NETOBSERV-1994: remove unneeded bpf map update calls #466

msherif1234 · 2024-11-25T17:49:30Z

Description

bpf code was doing unnecessary calls to bpf_map_update_elem while the map is already been updated in place. which also added unneeded cpu load

Dependencies

n/a

Checklist

If you are not familiar with our processes or don't know what to answer in the list below, let us know in a comment: the maintainers will take care of that.

msherif1234 · 2024-11-25T17:52:51Z

/ok-to-test

github-actions · 2024-11-25T17:54:58Z

New image:
quay.io/netobserv/netobserv-ebpf-agent:9868e0f

It will expire after two weeks.

To deploy this build, run from the operator repo, assuming the operator is running:

USER=netobserv VERSION=9868e0f make set-agent-image

jotak · 2024-11-26T10:47:20Z

bpf/flows.c

@@ -152,7 +139,8 @@ static inline int flow_monitor(struct __sk_buff *skb, u8 direction) {
            if (trace_messages) {
                bpf_printk("error adding flow %d\n", ret);
            }
-
+            // Update global counter for hashmap update errors
+            increase_counter(HASHMAP_FLOWS_DROPPED);


we shouldn't report drops here, since the flows are still sent via RB, that would be misleading.
if the intent is to track hashmap update errors, we can already know that by looking at the RB usage metric that already exists (ie. if RB is used it's because there was a failed update)

ok yeah wanted to know when hmap not used and we do rb but I agree its duplicate I will remove it

jotak

LGTM

jotak · 2024-11-26T11:27:10Z

(I didn't find noticeable improvement in CPU though ...)

codecov · 2024-11-26T11:42:34Z

Codecov Report

All modified and coverable lines are covered by tests ✅

Project coverage is 29.57%. Comparing base (294ae3f) to head (ab8e306).

Additional details and impacted files

@@           Coverage Diff           @@
##             main     #466   +/-   ##
=======================================
  Coverage   29.56%   29.57%           
=======================================
  Files          50       50           
  Lines        4867     4866    -1     
=======================================
  Hits         1439     1439           
+ Misses       3322     3321    -1     
  Partials      106      106

Flag	Coverage Δ
unittests	`29.57% <ø> (+<0.01%)`	⬆️

Flags with carried forward coverage won't be shown.
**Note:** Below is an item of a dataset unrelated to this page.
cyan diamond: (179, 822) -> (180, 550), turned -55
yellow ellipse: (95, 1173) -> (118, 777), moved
Click here to find out more.

Files with missing lines	Coverage Δ
pkg/ebpf/bpf_x86_bpfel.go	`0.00% <ø> (ø)`
pkg/tracer/tracer.go	`0.00% <ø> (ø)`

openshift-ci · 2024-11-26T12:36:48Z

[APPROVALNOTIFIER] This PR is NOT APPROVED

This pull-request has been approved by:
Once this PR has been reviewed and has the lgtm label, please ask for approval from jotak. For more information see the Kubernetes Code Review Process.

The full list of commands accepted by this bot can be found here.
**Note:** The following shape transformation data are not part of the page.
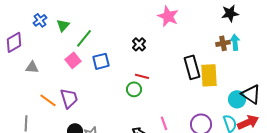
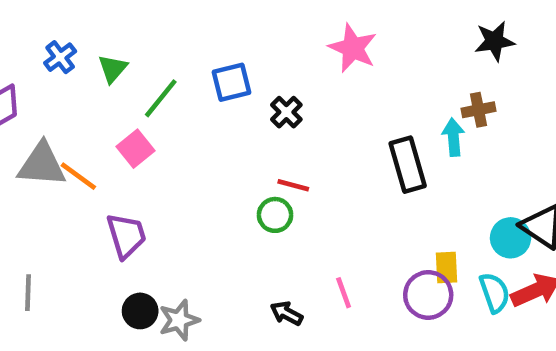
cyan arrow: (235, 42) -> (453, 137), moved
blue square: (101, 61) -> (232, 82), moved
gray triangle: (32, 67) -> (42, 165), size x1.6
yellow rectangle: (209, 75) -> (446, 268), moved, size x0.6
orange line: (48, 100) -> (78, 176), moved

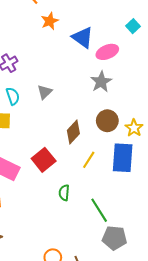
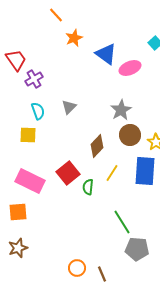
gray star: (101, 82) -> (121, 110), moved
green semicircle: (64, 193) -> (88, 187), moved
Needs approval from an approver in each of these files:

OWNERS

Approvers can indicate their approval by writing /approve in a comment
Approvers can cancel approval by writing /approve cancel in a comment

tohojo

A few nits, but also a more general comment: you're not handling failure of bpf_map_update(...,BPF_NOEXIST), which means that if two threads end up doing this concurrently, one of the creation attempts will be lost.
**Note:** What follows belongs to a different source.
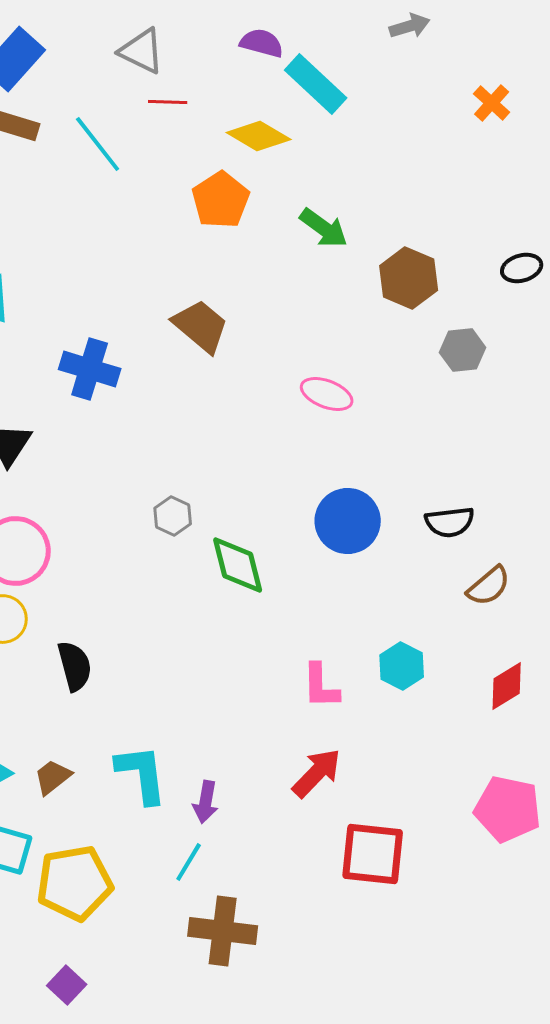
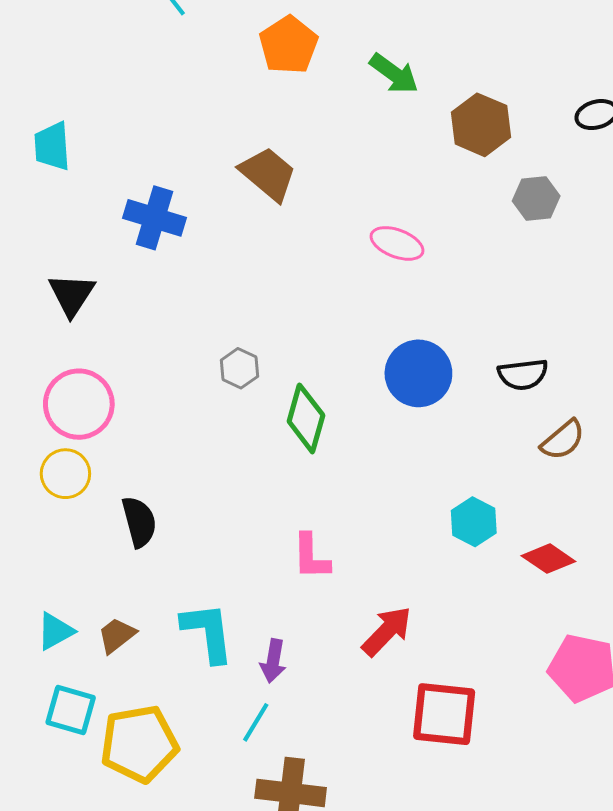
green diamond: (238, 565) -> (306, 418), turned 30
pink L-shape: (321, 686) -> (311, 557), moved
red diamond: (507, 686) -> (548, 559), moved, turned 66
This is no worse than before the patch, though (before the patch, one attempt would silently overwrite the other, now one will just fail). But, well, it's possible to do better, so I would suggest handling the errors where possible :)

bpf/dns_tracker.h

bpf/flows.c

msherif1234 · 2024-11-26T13:24:39Z

A few nits, but also a more general comment: you're not handling failure of bpf_map_update(...,BPF_NOEXIST), which means that if two threads end up doing this concurrently, one of the creation attempts will be lost.

This is no worse than before the patch, though (before the patch, one attempt would silently overwrite the other, now one will just fail). But, well, it's possible to do better, so I would suggest handling the errors where possible :)

are u referring to DNS update or this is more of general comment and u need better handling for map update errors ? can u expand more if that is the case ?

msherif1234 · 2024-11-26T15:26:59Z

/ok-to-test

github-actions · 2024-11-26T15:29:15Z

New image:
quay.io/netobserv/netobserv-ebpf-agent:2920e5b

It will expire after two weeks.

To deploy this build, run from the operator repo, assuming the operator is running:

USER=netobserv VERSION=2920e5b make set-agent-image

msherif1234 · 2024-11-26T16:40:58Z

/ok-to-test

github-actions · 2024-11-26T16:43:06Z

New image:
quay.io/netobserv/netobserv-ebpf-agent:4a20325

It will expire after two weeks.

To deploy this build, run from the operator repo, assuming the operator is running:

USER=netobserv VERSION=4a20325 make set-agent-image

msherif1234 · 2024-11-26T17:18:10Z

/ok-to-test

tohojo · 2024-11-26T17:17:29Z

bpf/flows.c

+                    (flow_metrics *)bpf_map_lookup_elem(&aggregated_flows, &id);
+                if (aggregate_flow != NULL) {
+                    update_existing_flow(aggregate_flow, &pkt, dns_errno, len);
+                }


You could keep the HASHMAP_FLOWS_DROPPED counter and update it in an "else" branch here. I would expect this to basically never happen, but just to be on the safe side, and since you already have that counter.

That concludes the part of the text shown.